---- Data in this exercise

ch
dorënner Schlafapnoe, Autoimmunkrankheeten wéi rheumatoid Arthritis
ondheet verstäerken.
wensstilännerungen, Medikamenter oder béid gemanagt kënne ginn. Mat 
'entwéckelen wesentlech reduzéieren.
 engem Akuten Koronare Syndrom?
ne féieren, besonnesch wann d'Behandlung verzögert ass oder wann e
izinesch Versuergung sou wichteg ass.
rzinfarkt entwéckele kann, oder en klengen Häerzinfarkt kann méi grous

--------

> **Your assignment**: Each line of the data above is to be duplicated exactly.

> **Answer space**:
ch
dorënner Schlafapnoe, Autoimmunkrankheeten wéi rheumatoid Arthritis
ondheet verstäerken.
wensstilännerungen, Medikamenter oder béid gemanagt kënne ginn. Mat 
'entwéckelen wesentlech reduzéieren.
 engem Akuten Koronare Syndrom?
ne féieren, besonnesch wann d'Behandlung verzögert ass oder wann e
izinesch Versuergung sou wichteg ass.
rzinfarkt entwéckele kann, oder en klengen Häerzinfarkt kann méi grous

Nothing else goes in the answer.